The Internal Revenue Service has posted three samples of what it thinks the new federal life insurance policy sale tax rules will do to the affected taxpayers’ taxable income.
The scenarios imply that the new tax rules could lead to big cuts in taxable income for many policyholders who sell policies to life settlement companies.
When the life settlement companies sell policies to investors, their own taxable income may stay about the same.
IRS officials published the life insurance policy sale tax scenarios Monday, in Revenue Ruling 2020-05.
- A copy of IRS Revenue Ruling 2020-05 is available here.
- An article about the new Tax Cuts and Jobs Act life settlement transaction reporting regulations is available here.
- An article about IRS Revenue Ruling 2009-13 and IRS Revenue Ruling 2009-14 is available here.

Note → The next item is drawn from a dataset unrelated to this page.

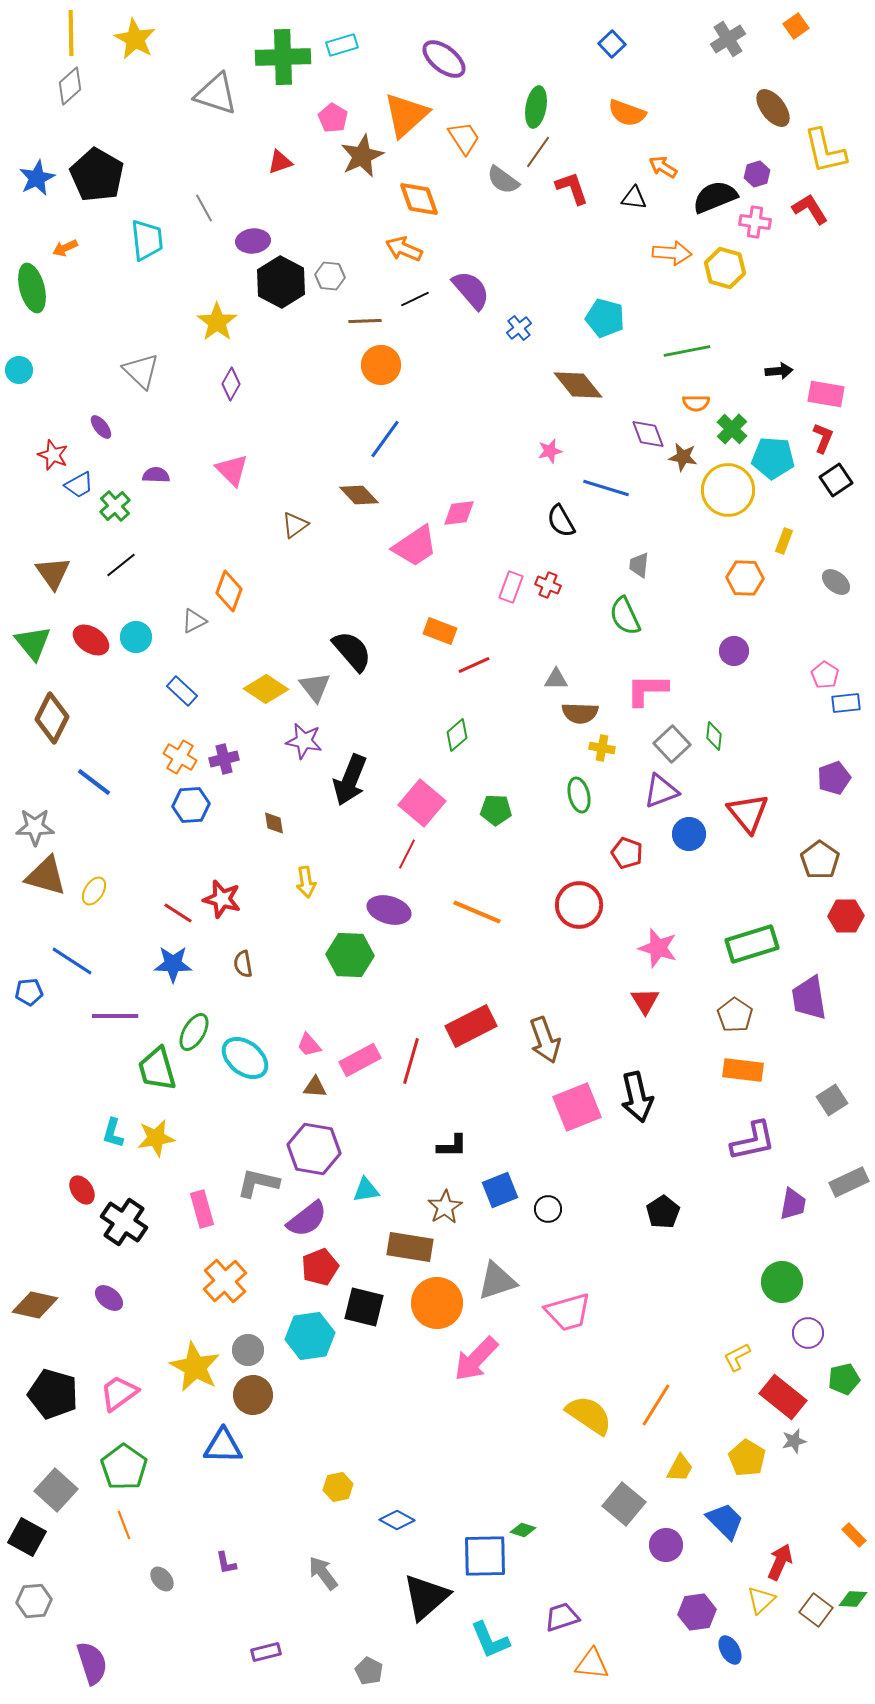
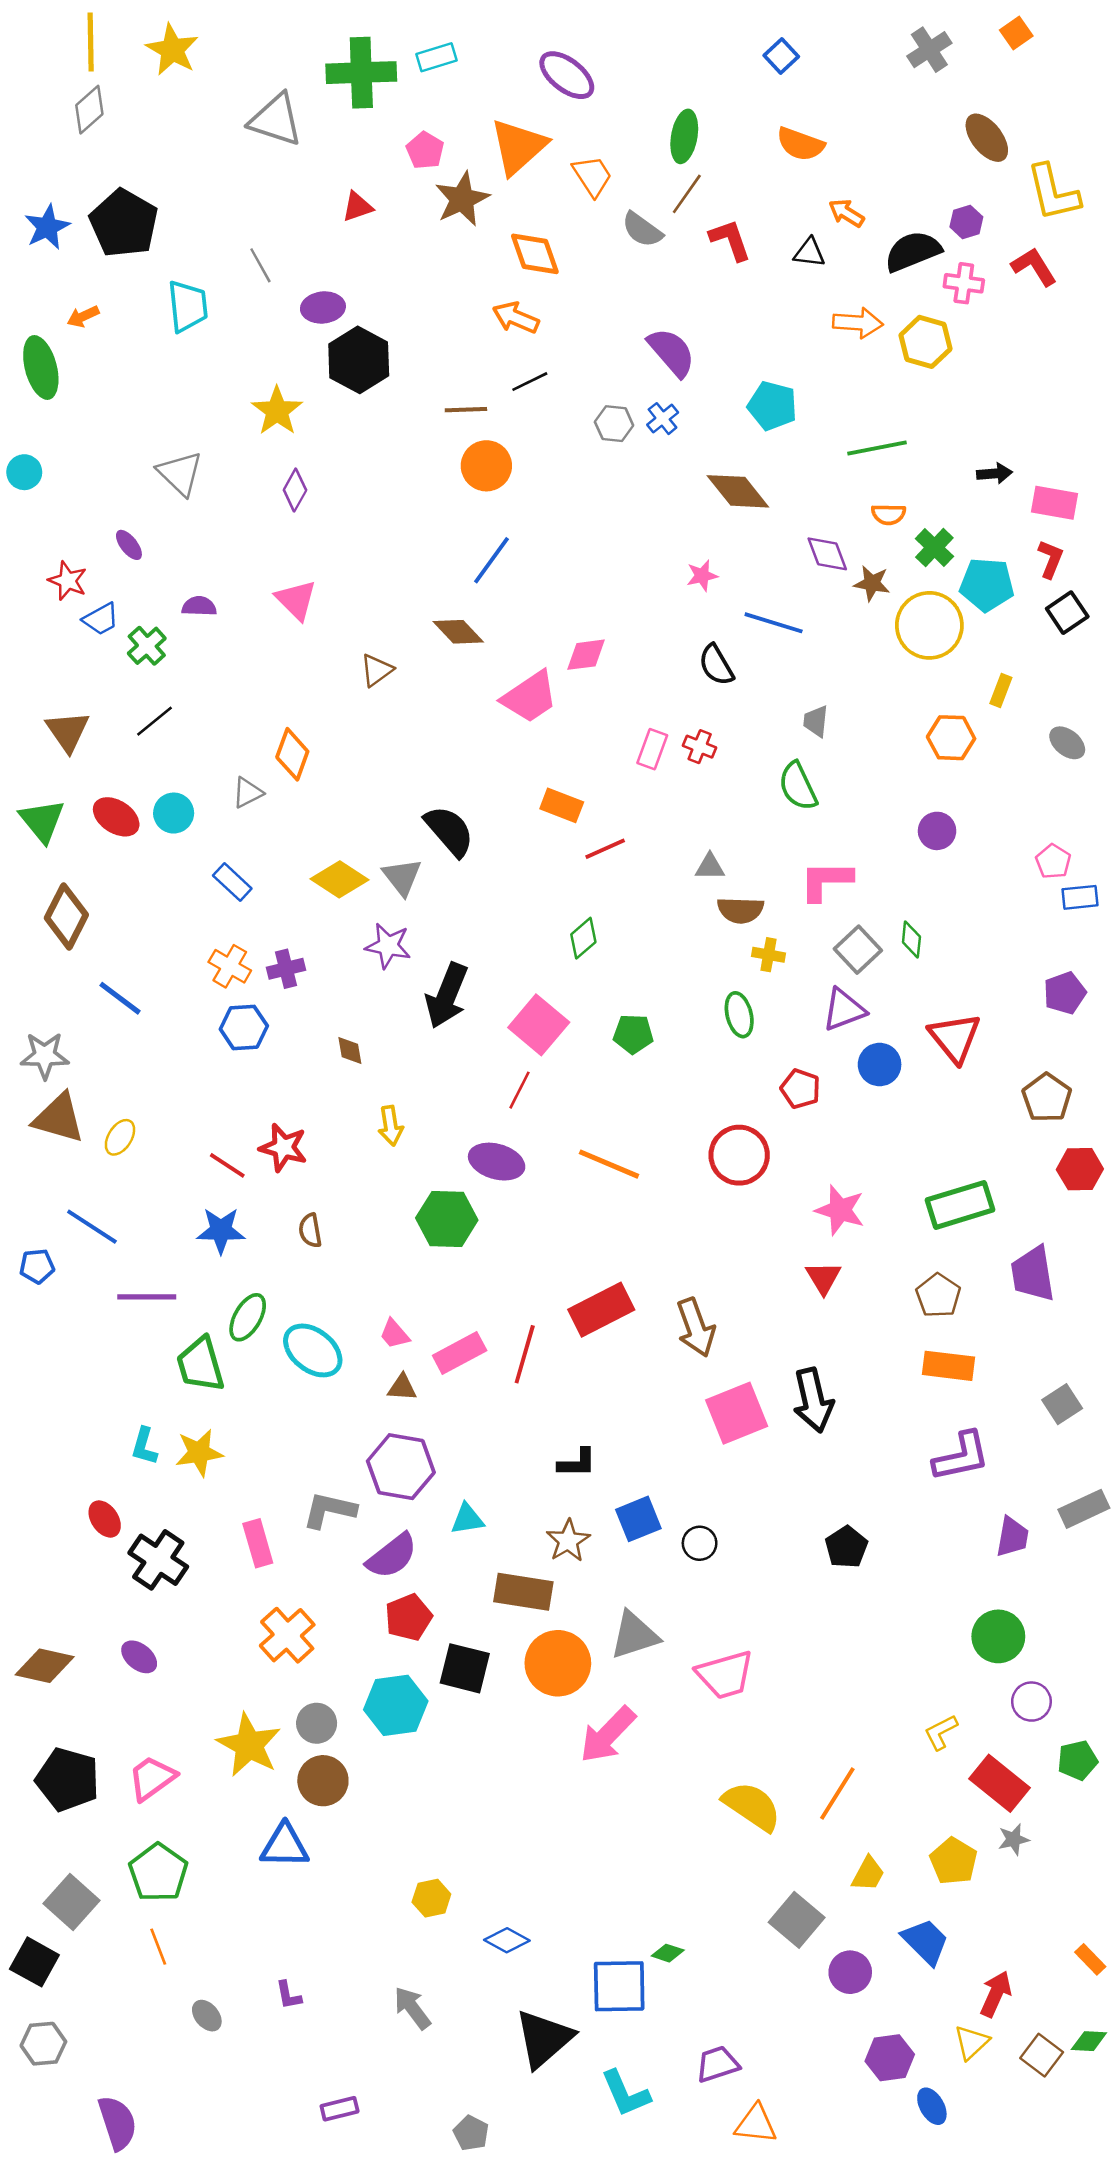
gray hexagon: (330, 276) -> (614, 424), moved
purple semicircle: (471, 290) -> (671, 352), moved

The IRS created the samples to show taxpayers how it’s interpreting Section 13521 of the Tax Cuts and Jobs Act of 2017 (TCJA).
The Old Rules
Life settlement companies have been buying life insurance policies from consumers for decades. The companies keep some policies in their own investment portfolios and sell other policies to other individuals or companies.
The IRS shook up the life settlement market in 2009, when it issued Revenue Ruling 2009-13 and Revenue Ruling 2009-14.
Revenue Ruling 2009-13 showed how the IRS thought the tax rules should apply to taxpayers that sold life insurance policies.
Revenue Ruling 2009-14 showed how the agency thought the rules should apply to the policy buyers.
Here’s the formula the IRS came up with in 2009, for the consumer selling a policy:
Taxable income from a policy sale = The policy’s sale price – The policy’s adjusted basis
The IRS defined a policy’s “adjusted basis” this way:
Adjusted basis = Total premiums paid – The cost-of-insurance portion of the premiums
Issuers of universal life and other forms of permanent life insurance break out the cost of insurance separately.
For term life, the IRS that assumed that the cost of insurance was the same as the premiums.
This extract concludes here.